Here’s a sample from the first chapter of A Change In Crime, my Supernatural Suspense set in 1929. It’s got monsters at odds with the Mafia on the streets of Depression-Era Fall River, Massachusetts.

A Change In Crime

It was just a piece of paper, dated November 27, 1929, but it felt heavier than an anvil. The red ink stamped across the carbon copy of his application to the United States Armed Forces looked greenish-black in the street light. Leo Riley thought it was a nice sickly color to match how useless he felt.

At least skipping dinner hadn’t done him in. The doctor who’d examined him declared him fifteen pounds underweight. There was no way he’d have packed that much on with a plate of Ma’s potatoes and cabbage. Military service was the only way to get them out of this town.

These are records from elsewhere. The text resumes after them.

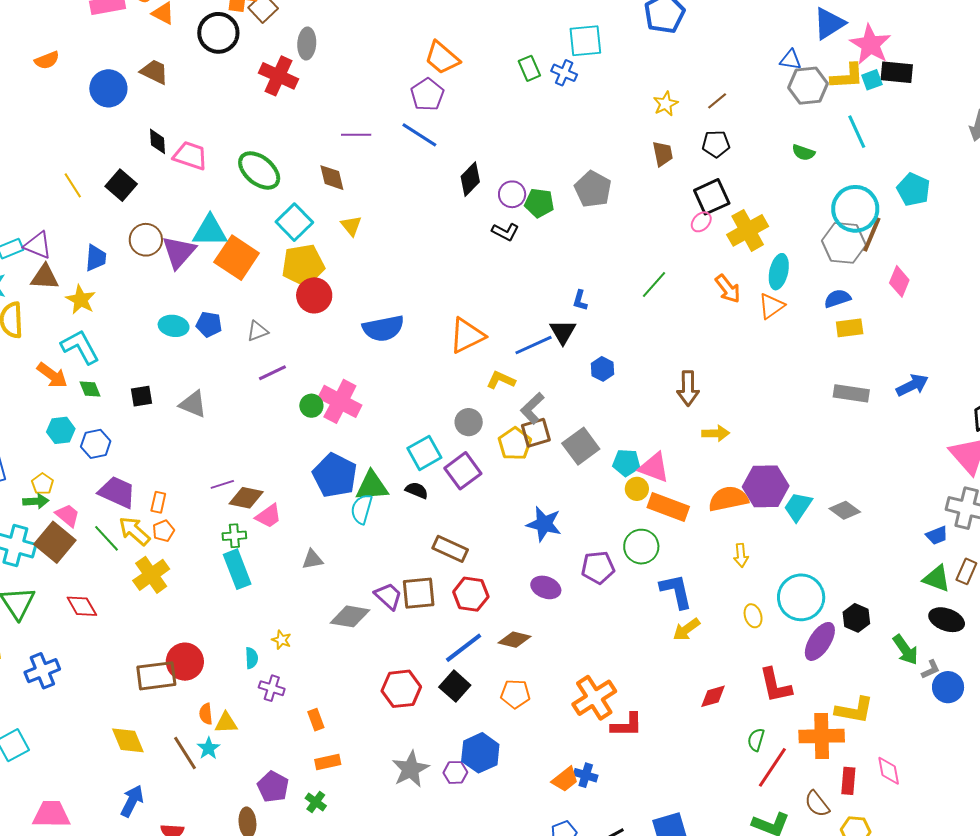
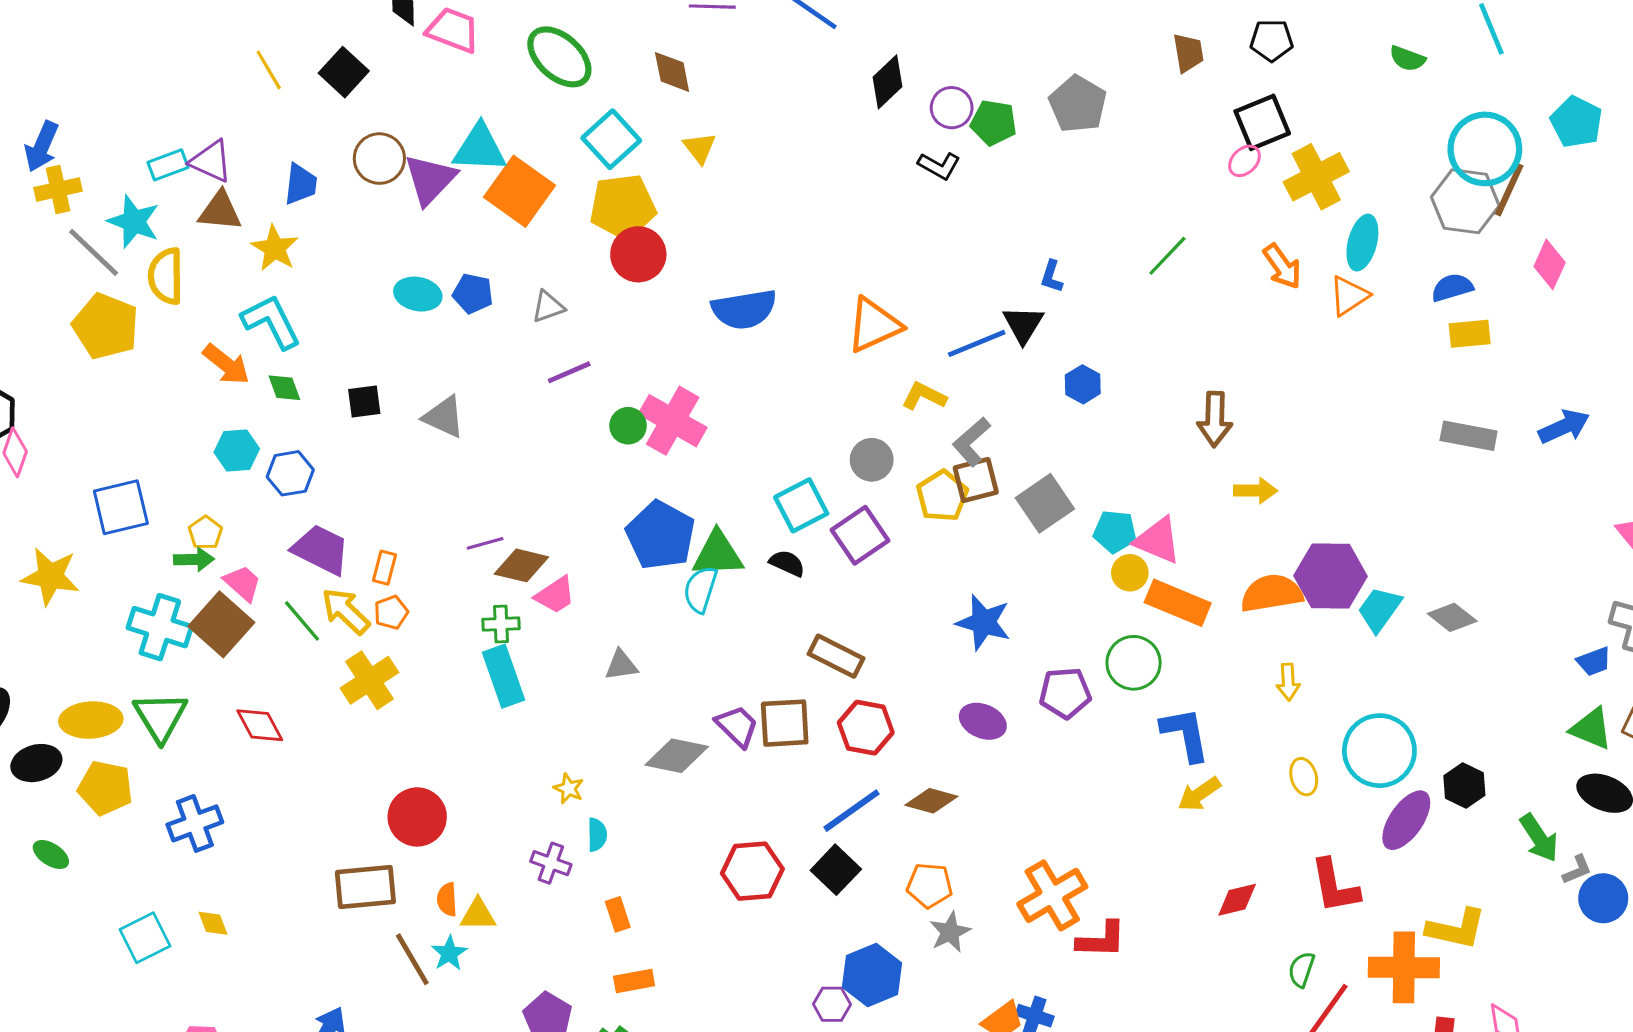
cyan semicircle: (252, 658) -> (597, 835), moved
brown rectangle: (156, 676) -> (365, 887), moved
yellow diamond: (128, 740) -> (213, 923), moved, size x0.6
gray star: (410, 769) -> (950, 932), moved, size x0.7

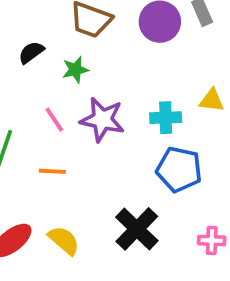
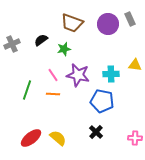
blue pentagon: (179, 169) -> (102, 101), moved
orange line: (52, 171) -> (53, 94), moved
black cross: (137, 229) -> (96, 132), size x0.6

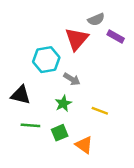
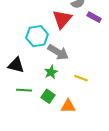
gray arrow: (72, 79) -> (58, 52), size x1.5
green square: (60, 133) -> (48, 96), turned -32
orange triangle: (84, 145) -> (68, 106), turned -35

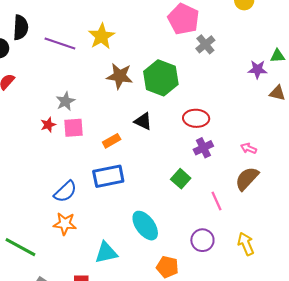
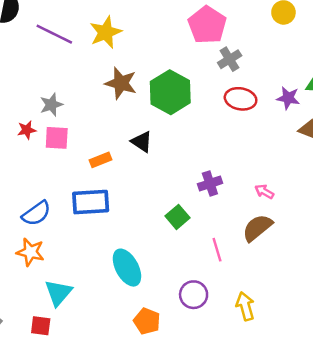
red ellipse: (196, 118) -> (241, 99), moved
cyan triangle: (106, 253) -> (58, 293), moved, turned -45

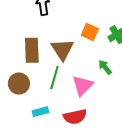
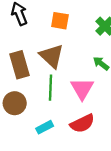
orange square: (90, 32) -> (60, 21), moved

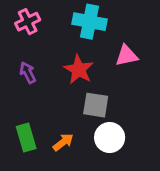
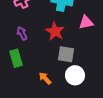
green rectangle: (26, 138) -> (16, 58), moved
orange arrow: (63, 142) -> (45, 78), turned -96

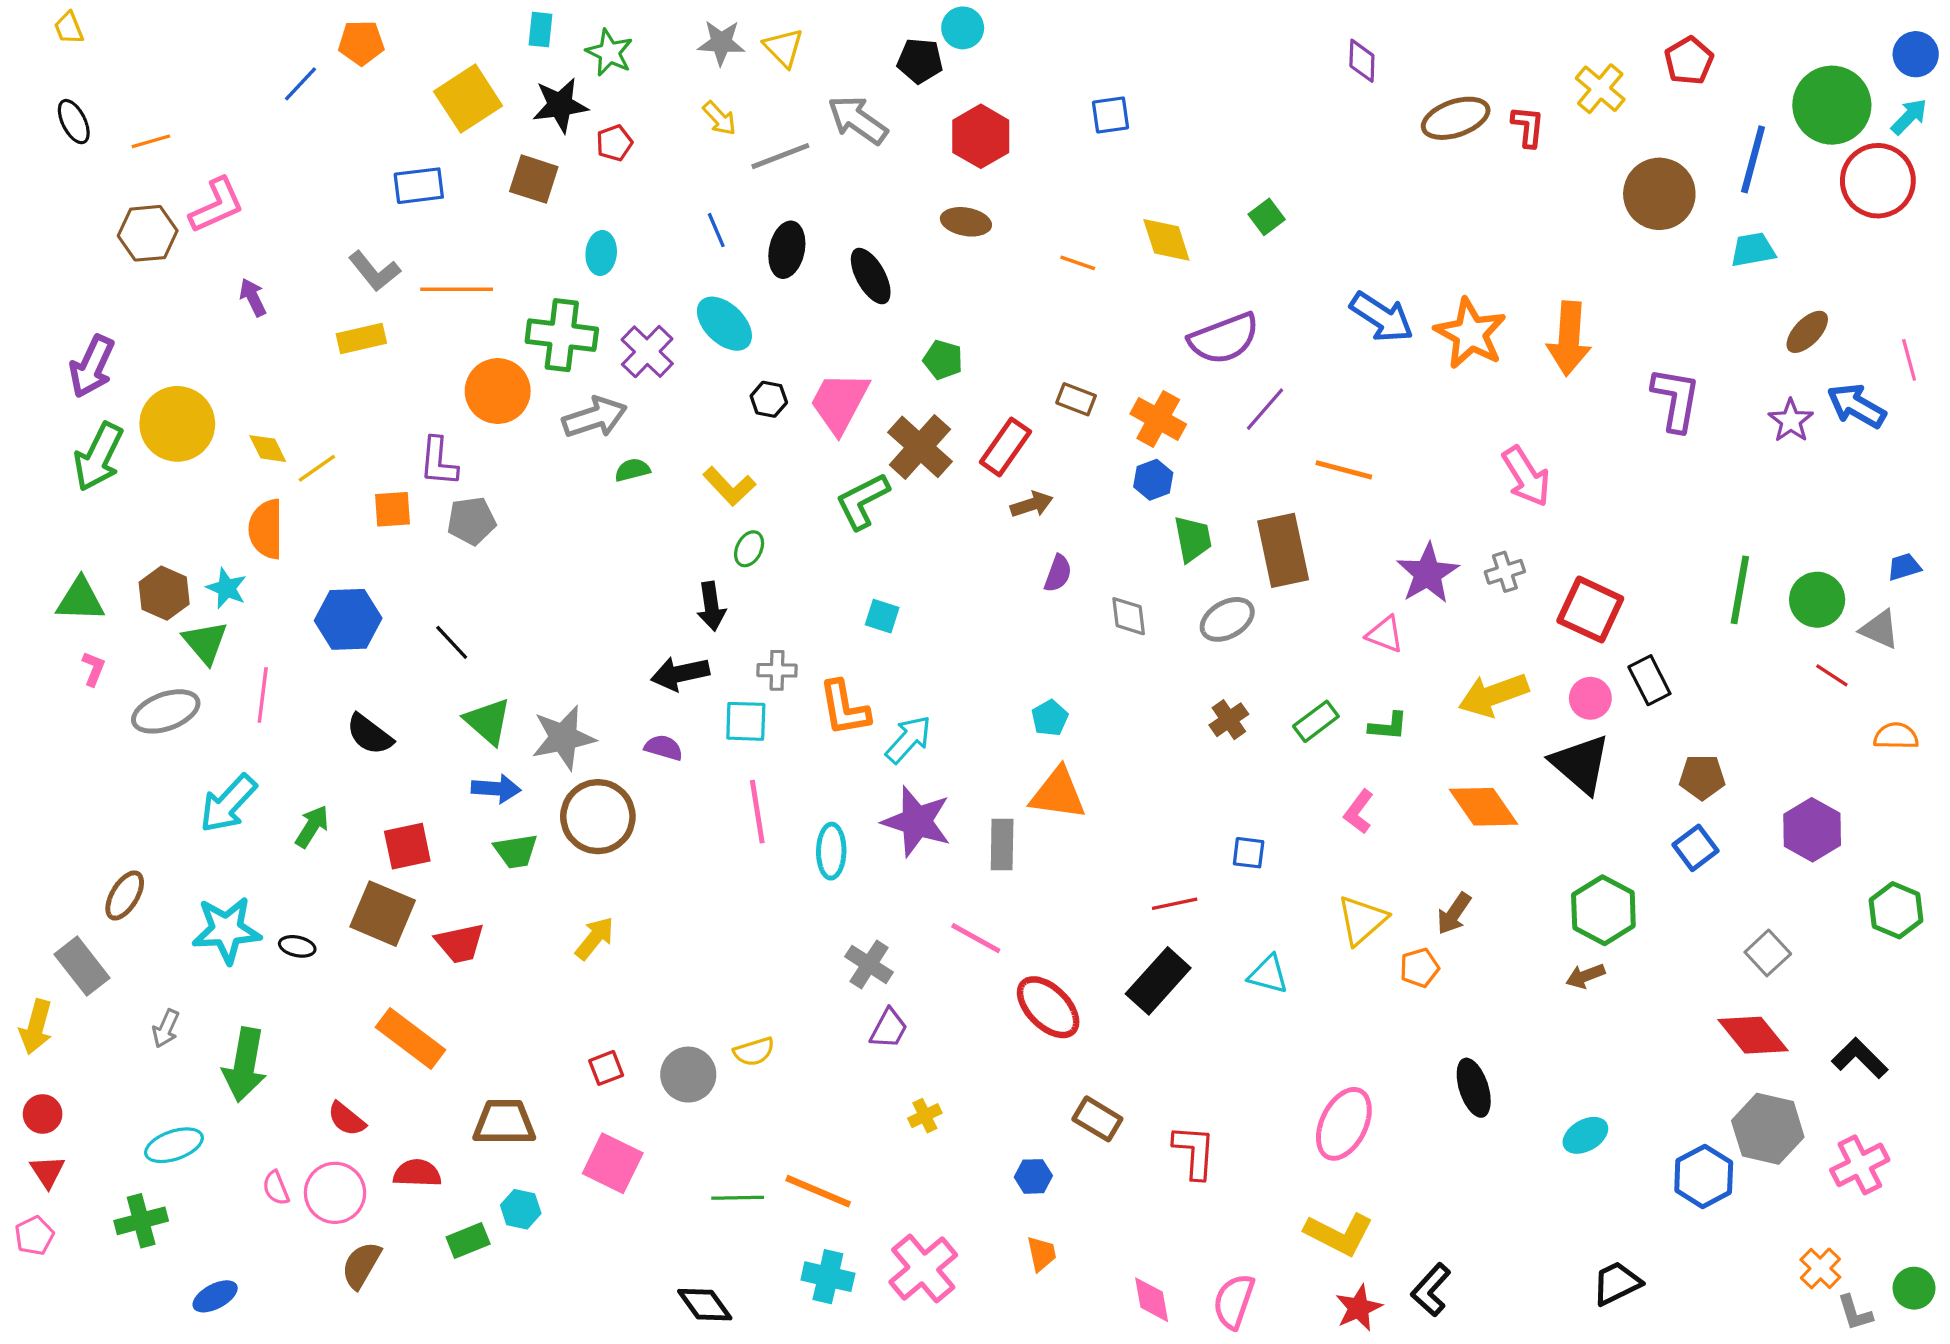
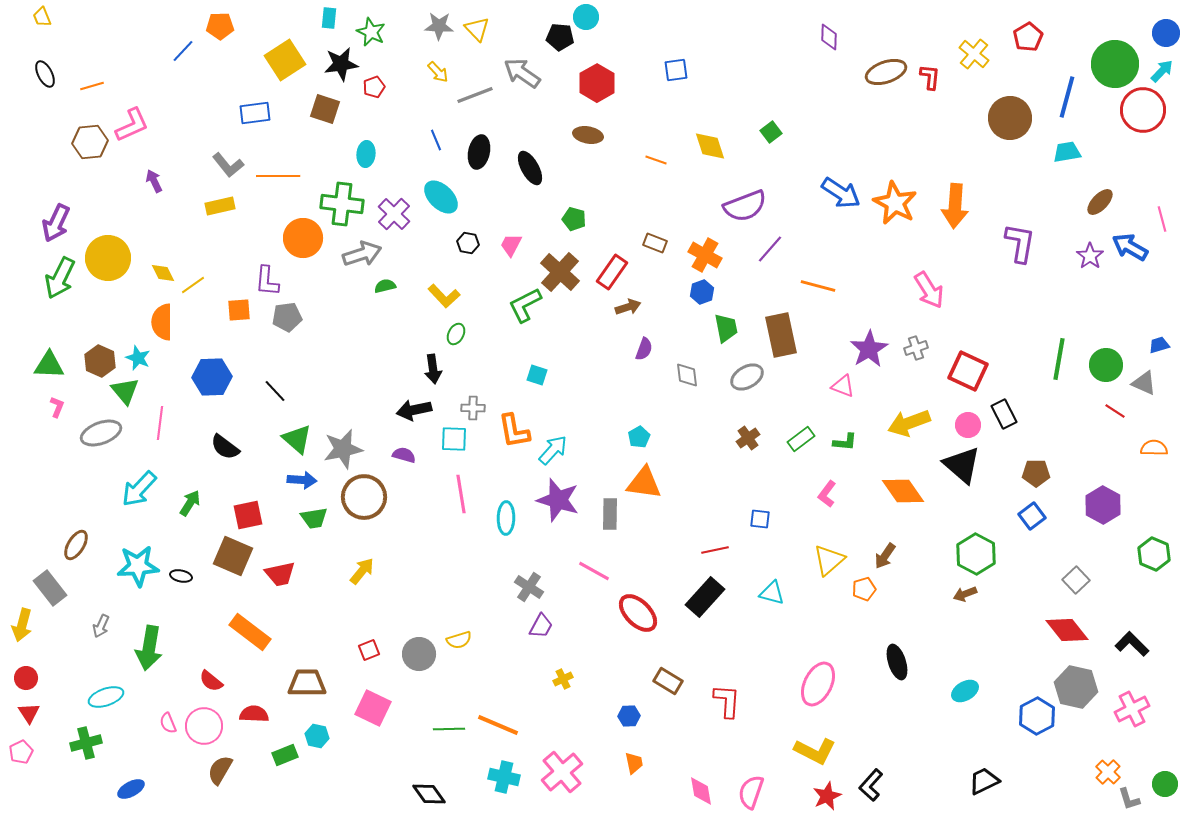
pink trapezoid: (839, 403) -> (511, 245), size x0.6

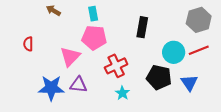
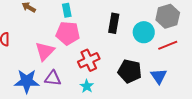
cyan circle: (174, 52) -> (144, 32), moved
cyan star: (122, 93) -> (87, 86), moved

He couldn’t afford medical training anywhere, not even with his grades. The Army was picky when there wasn’t a war on.

His feet traveled the street by rote, avoiding loose bricks and cracks in the pavement. That sidewalk would have tripped up anyone else trying to navigate the route at night while staring at a piece of paper. The November air was cool and dry, and there was a hint of smoke to it that was stronger than fireplaces or burning leaves. That ink-inspired greenish-black feeling dropped from his head to his gut. Leo slowed his steps and looked up.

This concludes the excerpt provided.